Pixel coordinate grounding data:
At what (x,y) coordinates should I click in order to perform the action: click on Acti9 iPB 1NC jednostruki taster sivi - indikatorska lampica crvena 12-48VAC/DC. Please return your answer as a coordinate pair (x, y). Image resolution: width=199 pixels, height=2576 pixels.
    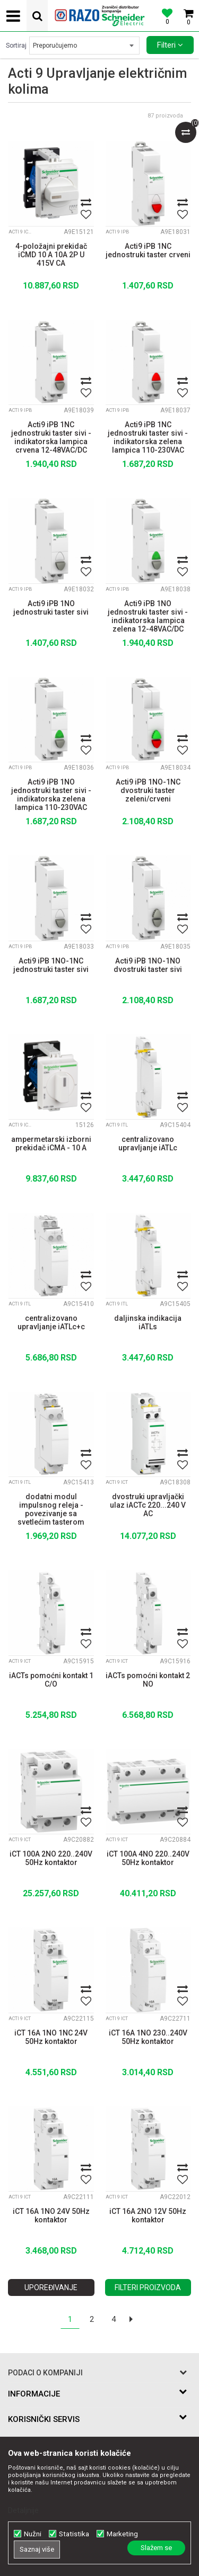
    Looking at the image, I should click on (51, 436).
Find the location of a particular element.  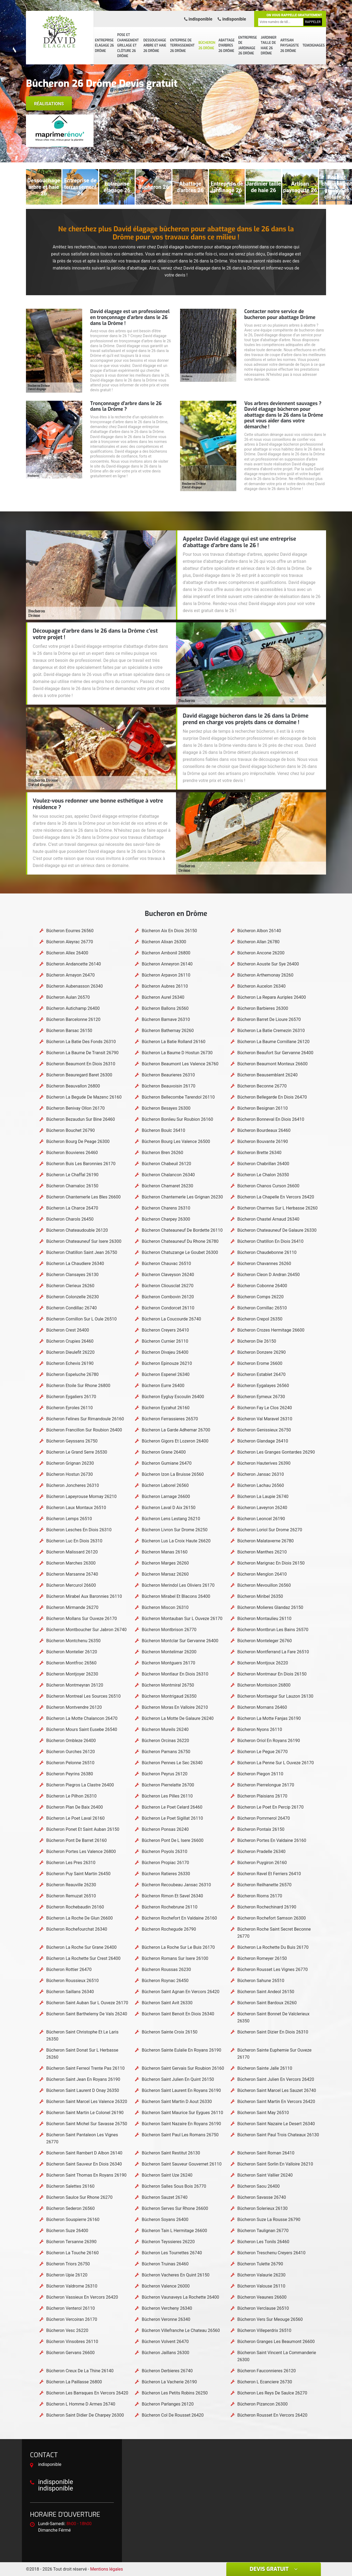

Bûcheron Arthemonay 26260 is located at coordinates (265, 975).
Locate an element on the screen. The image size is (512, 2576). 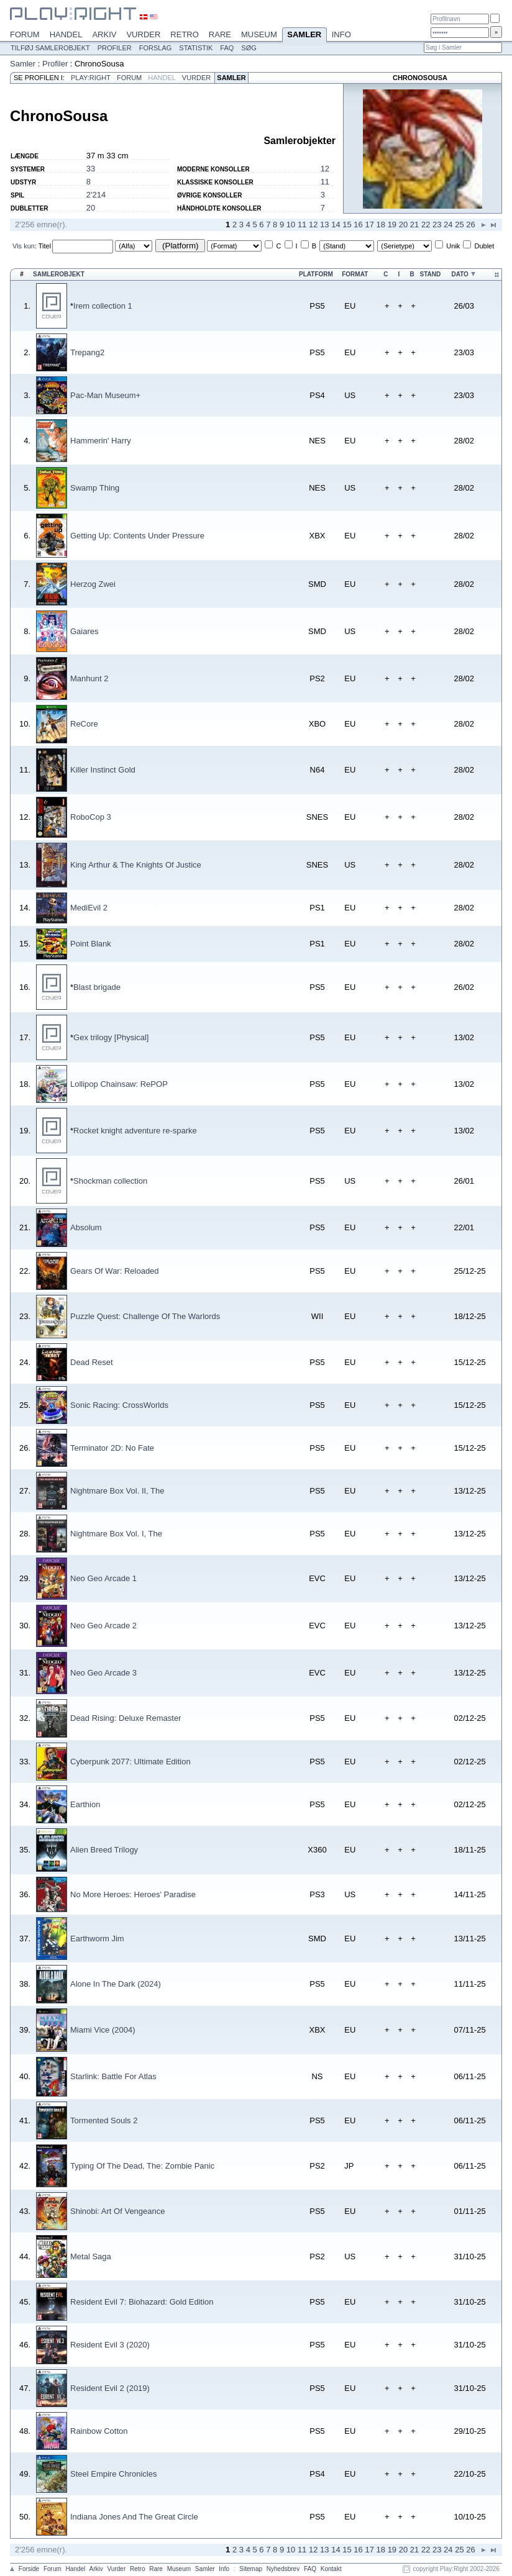
Resident Evil 7: Biohazard: Gold Edition is located at coordinates (142, 2301).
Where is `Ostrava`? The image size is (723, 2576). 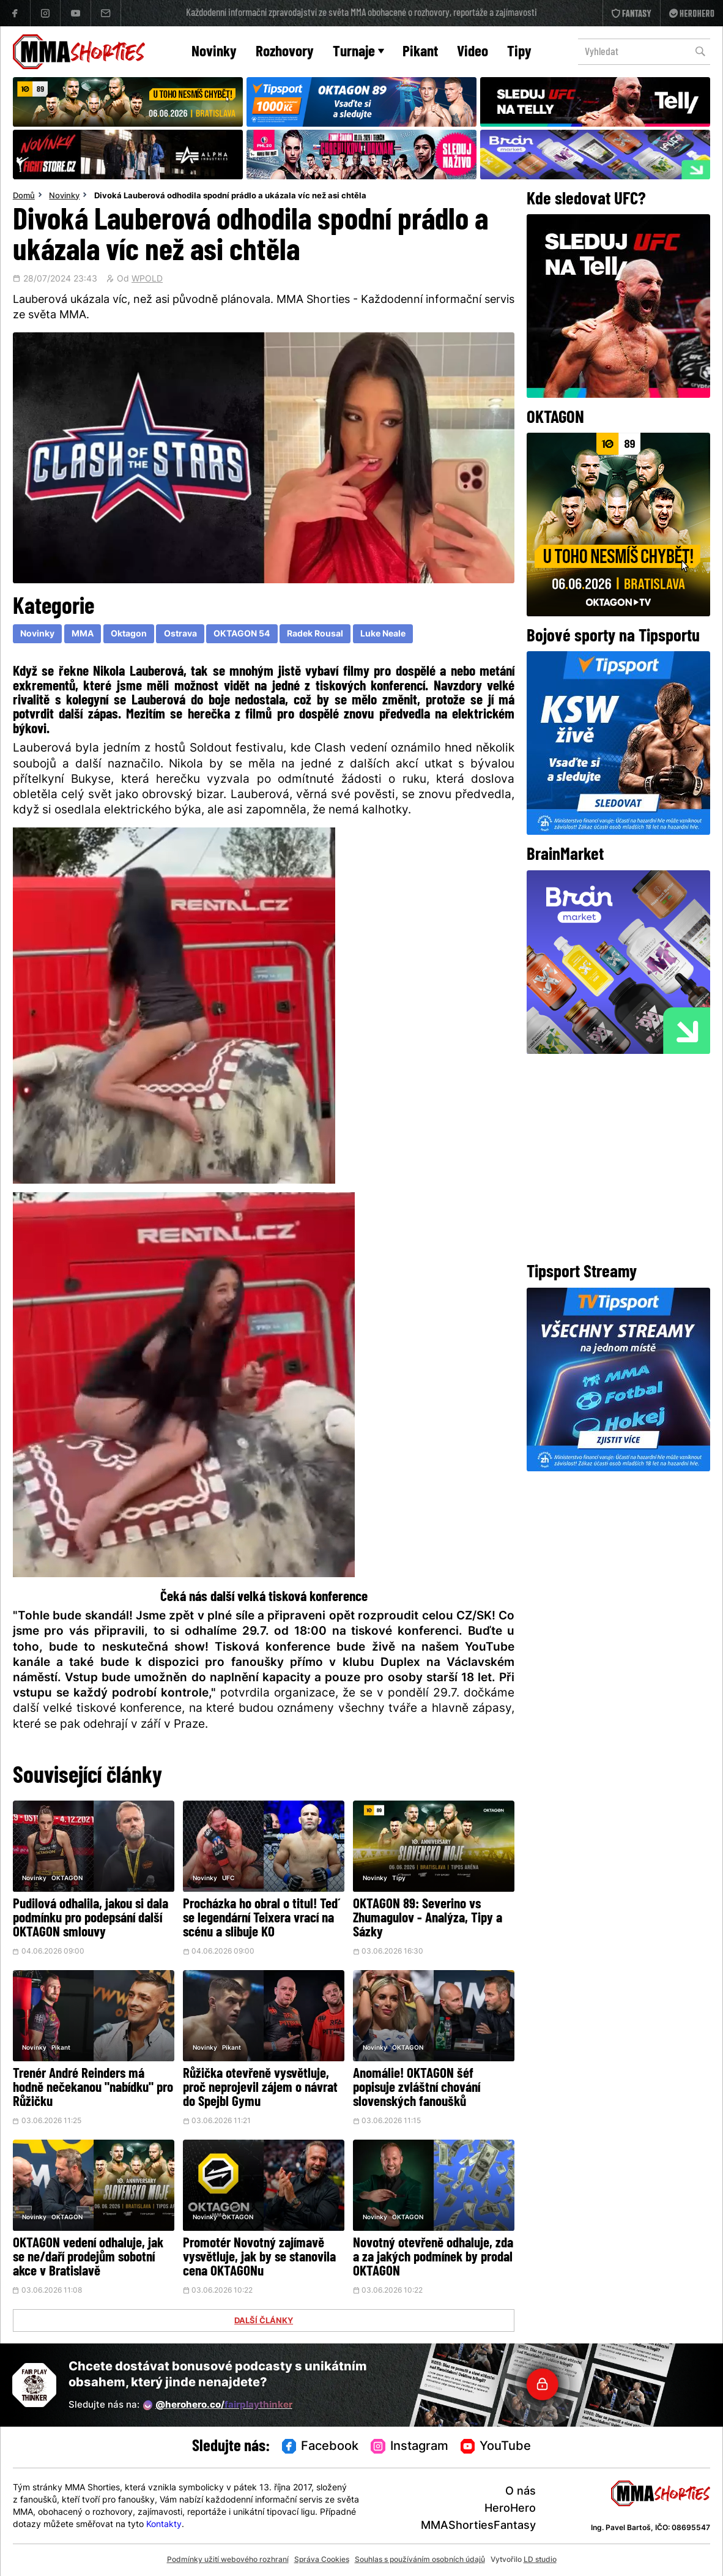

_What you have to do_:
Copy out all the entries exactly. Images stay out of the copy.

_Answer section_:
At what (x,y) coordinates should I click in order to perform the action: click on Acti9 iPB 1NC jednostruki taster sivi - indikatorska lampica crvena 12-48VAC/DC. Please return your answer as a coordinate pair (x, y). Image resolution: width=199 pixels, height=2576 pixels.
    Looking at the image, I should click on (51, 436).
Find the location of a particular element.  

Bûcheron Arthemonay 26260 is located at coordinates (265, 975).
Locate an element on the screen. The image size is (512, 2576). 
Resident Evil 7: Biohazard: Gold Edition is located at coordinates (142, 2301).
Where is `Ostrava`? The image size is (723, 2576). 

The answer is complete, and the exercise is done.